On Canaan’s Side is a 2011 novel by Irish author Sebastian Barry. It’s a first-person narrative by 89-year old Lilly Bere, telling her life story in a series of journal entries. Using Lilly’s experience as an immigrant to the United States, the tropes of a thriller novel, and an extended sense of suspense as to Lilly’s ultimate goals, the novel turns Lilly’s life into a wide-ranging commentary on the Irish diaspora and America’s influence on the people who emigrate there.
The novel opens with Lilly announcing that Bill, her grandson, is gone. She then remembers the heartbreak she experienced as a little girl when a prized doll given to her by her aunt is dropped and shatters. She has other memories—of her father telling her about being born, of having her own child in Cleveland, of life back in Ireland. Then she announces she will start properly.

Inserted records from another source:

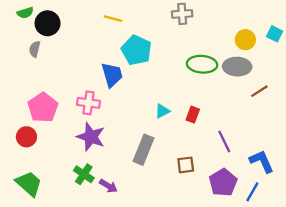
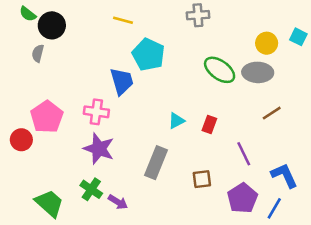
green semicircle: (25, 13) -> (28, 14), turned 56
green ellipse: (202, 64) -> (220, 70), turned 32
brown line: (259, 91) -> (272, 113), moved
red circle: (26, 137) -> (21, 140), moved
green trapezoid: (29, 184) -> (49, 203), moved

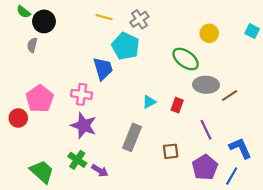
gray cross: (198, 15) -> (139, 19), moved, turned -30
yellow circle: (267, 43) -> (209, 33), moved
gray ellipse: (258, 72) -> (206, 85), moved

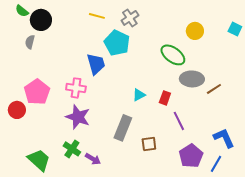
purple line: (206, 130) -> (179, 121), moved
brown square: (171, 151) -> (149, 144), moved

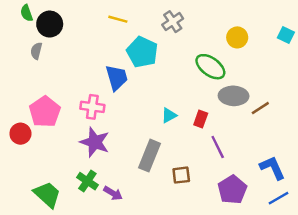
green semicircle: (22, 11) -> (27, 13), turned 32
gray cross: (130, 18) -> (173, 22), moved
blue line: (216, 164) -> (279, 198), moved, turned 30

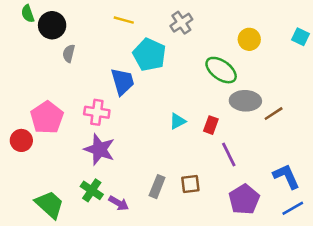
gray semicircle: (36, 51) -> (69, 53), moved
gray rectangle: (150, 156) -> (157, 187), moved, size x0.7

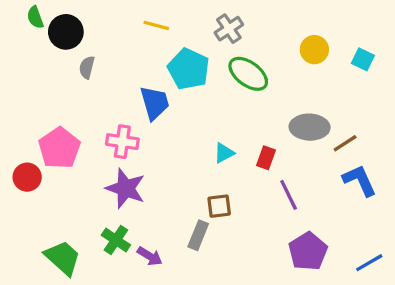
cyan square: (300, 37) -> (363, 59), moved
green ellipse: (221, 70) -> (248, 74), moved
blue L-shape: (286, 176) -> (360, 180), moved
brown square: (190, 184) -> (219, 206), moved

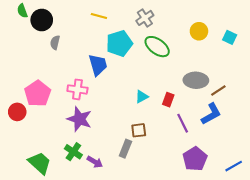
cyan pentagon: (189, 69) -> (119, 43), turned 30
blue L-shape: (360, 180) -> (211, 114), moved, turned 85

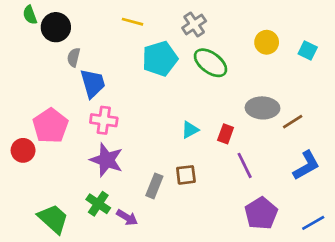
blue trapezoid: (98, 65) -> (93, 83), moved
blue L-shape: (211, 114) -> (306, 165), moved
gray rectangle: (125, 149) -> (154, 186), moved

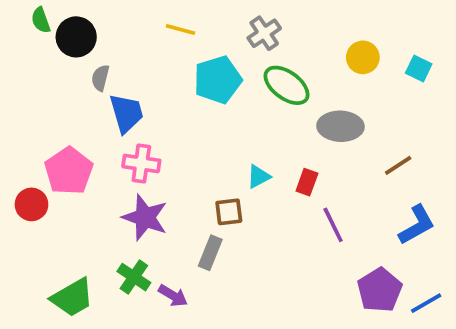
gray ellipse: (263, 108) -> (340, 126), moved
brown square: (186, 175) -> (229, 212), moved
purple pentagon: (261, 213) -> (380, 290), moved
green trapezoid: (53, 219) -> (72, 297), turned 108

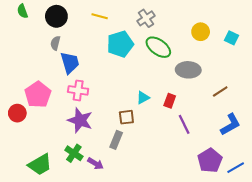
black circle: (76, 37) -> (56, 16), moved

She reflects that one of her good friends, Mr. Nolan, recently died, and that since deaths come in threes she assumes her own will be next. She says she will end her life shortly, because she cannot live without Bill. She does not think it proper to end her life without explanation, however, and she has no suitable audience, so she decides to write down her explanation in a journal. Each chapter of the book is a daily journal entry spanning seventeen days after Bill’s funeral.
Her neighbor and friend, Mr. Dillinger, who has been leaving her flowers after Bill’s suicide, visits. He becomes awkward, unable to console her, and so leaves, and Lilly recalls an earlier time when Mr. Dillinger gave her a book as their friendship was just beginning, which leads her to recall her childhood in Ireland. Her father was a policeman employed by the British at the time, just before World War I, when rebellion was in the air and the IRA hated and attacked anyone seen to be colluding with the British. He is appointed Chief Superintendent and the family moves into Dublin Castle, which Lilly finds grand. Her father’s enemies, Irish rebels, release a circus bear into the family’s quarters on their first day in an attempt to intimidate him.
Lilly is engaged to Tadg Bere, who fought in the Great War for the British as well, and he is also regarded as a traitor and attacked by the IRA. Tadg becomes one of the infamous Black and Tans, a special police force organized specifically to put down the Irish rebellion.
Tadg and other Black and Tan members are ambushed, and several Irish rebels are killed. Soon Tadg has a price on his head, and he and Lilly flee to America. They arrive in New York and make their way to Chicago, which Lilly thinks of as a “New Canaan.” A few months later, they go to an art gallery to look at a Van Gogh, and Tadg is shot to death while standing next to Lilly, and Lilly must go on the run again.
Penniless and desperate, Lilly finds her way to Cleveland and spends some time begging. She collapses outside the building where a black man named Catus Blake lives; he takes pity on her and carries her inside and calls his daughter, Cassie. Cassie works for a wealthy woman named Mrs. Wolohan, and secures a job for Lilly in the household. Mrs. Wolohan is compassionate, and working there Lilly finds stability and some happiness, becoming best friends with Cassie.
Lilly meets policeman Joe Kinderman, who romances her. She finds Joe fascinating—he is very American, filled with confidence. She marries Joe, and becomes pregnant, but Joe disappears, purposefully abandoning her. Lilly has her son, Ed, on her own in Cleveland hospital. Mrs. Wolohan, who has now become one of Lilly’s great friends as well, cares for her and protects her. The Wolohans move to Washington D.C. and Lilly experiences some of the events of the Civil Rights movement directly, with Cassie’s experience informing her own impressions of personages like Martin Luther King, Jr.
The Vietnam War swells into a quagmire, and her son Ed goes off to fight. Lilly recalls how her brother Willie went to fight in World War I. When Ed returns he is shattered and changed, and distant from his mother. Ed has a son named Bill, who he cannot care for, leaving his raising to Lilly, who becomes devoted to him. The Wolohans move to Long Island, taking Lilly with them, and this is where Lilly spends the rest of her life, retiring there and staying in touch with the Wolohans who continue to be great friends to her. Bill is pulled into the Gulf War, and his experience is similar to his father’s; he returns changed and unhappy, and eventually commits suicide.
Lilly contemplates how war—the Irish War of Independence, World War I, World War II, the Vietnam War, the Gulf War—has destroyed so much in her life. She contemplates the pills she has acquired for her suicide but decides against taking them. The book ends without making it clear whether Lilly dies anyway or not.